Language Learning Tip
Here’s the truth: stuffing your brain with isolated words is like collecting puzzle pieces with no picture on the box. Sure, you know “laufen” means “to run”… but what do you do with it?
Try this instead: Embed new words into real-life phrases that spark visuals, emotions, and routine.
Don’t just learn “laufen” — learn “Ich laufe jeden Morgen im Park” (I run every morning in the park). Suddenly, you’re not learning a word. You’re imagining the morning air, the crunch of gravel underfoot, the habit of motion.
Why it works:
Your brain craves meaning. Words stick when linked to stories and situations.
Grammar clicks naturally as you see how phrases are built.
Fluency flows faster when you’re speaking the way real people do.
Did You Know?
Some languages don’t just communicate — they carry entire worldviews.
Take Ainu, the Indigenous language of northern Japan.
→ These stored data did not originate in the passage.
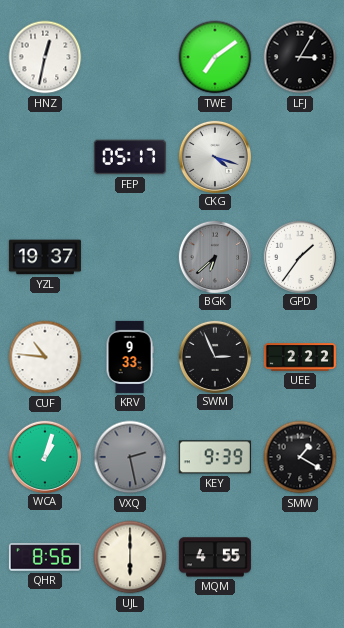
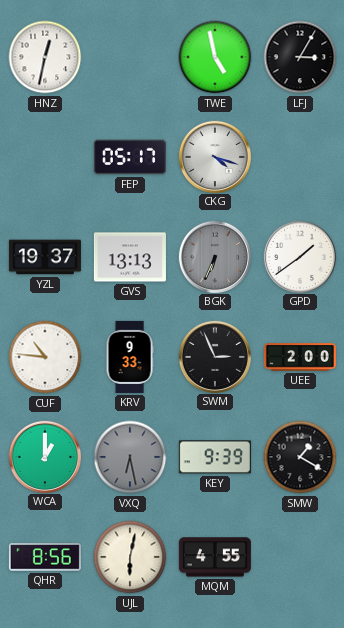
TWE: 7:09 -> 4:58
GVS: none -> 13:13
BGK: 6:38 -> 6:34
GPD: 1:36 -> 1:39
UEE: 2:22 -> 2:00
WCA: 1:03 -> 1:00
VXQ: 2:28 -> 6:28
UJL: 6:00 -> 6:02
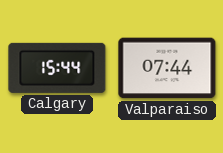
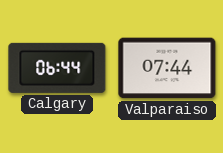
Calgary: 15:44 -> 06:44
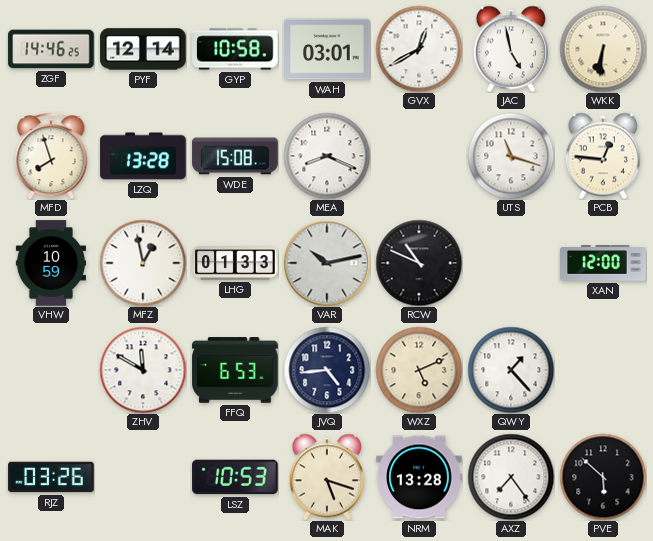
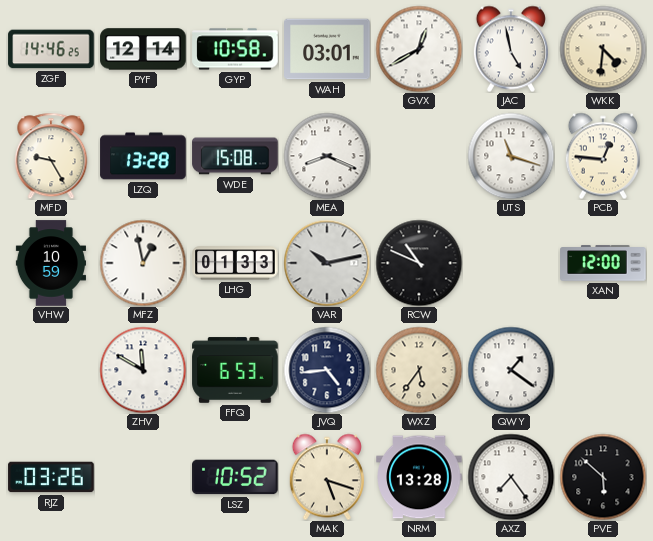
WKK: 6:31 -> 4:31
MFD: 7:57 -> 9:25
WXZ: 5:11 -> 5:36
QWY: 1:23 -> 1:21
LSZ: 10:53 -> 10:52
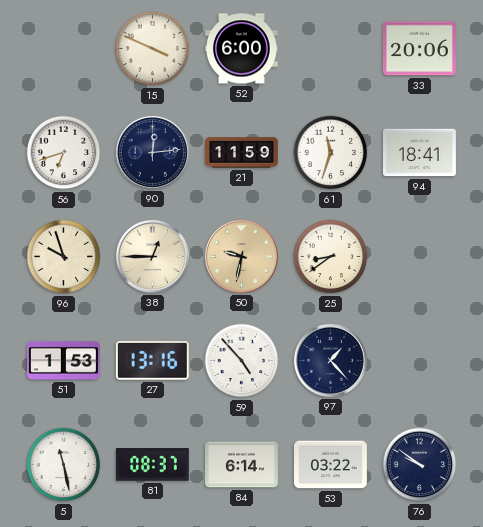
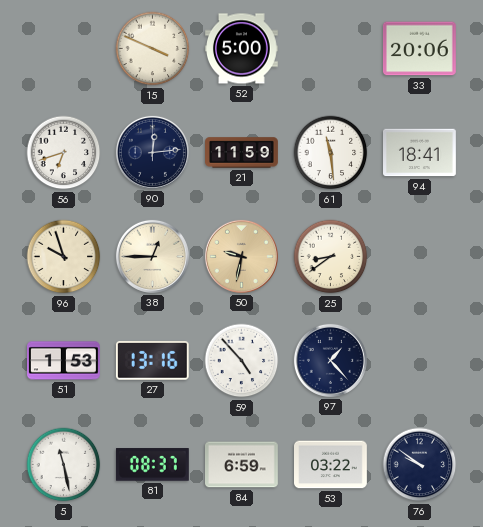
52: 6:00 -> 5:00
61: 11:33 -> 11:29
84: 6:14 -> 6:59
In Ainu:
There’s no difference between singular and plural — one bear or many, the respect is the same.
There are no gendered pronouns — no “he” or “she”, just humans.
This isn’t a linguistic quirk. It reflects an animist worldview, where humans, animals, and nature are equals, and the language honours that balance.
But here’s the tragedy: Ainu is critically endangered. And when a language dies, we don’t just lose words — we lose an entire lens through which to see the world.
💭 What might we learn if we listened more closely to the languages we’re letting slip away? Reply to this email and with the responses, we’ll share them in the next email.
Join the Conversation
What’s your favourite example of how language reflects culture? Share your thoughts with our community on Facebook, X, and LinkedIn.
Experts estimate that one language dies every two weeks, amounting to roughly 25–30 extinct languages each year.
If the current trend continues unchecked, linguists predict that 50–90% of the world’s languages could become extinct by the end of the 21st century.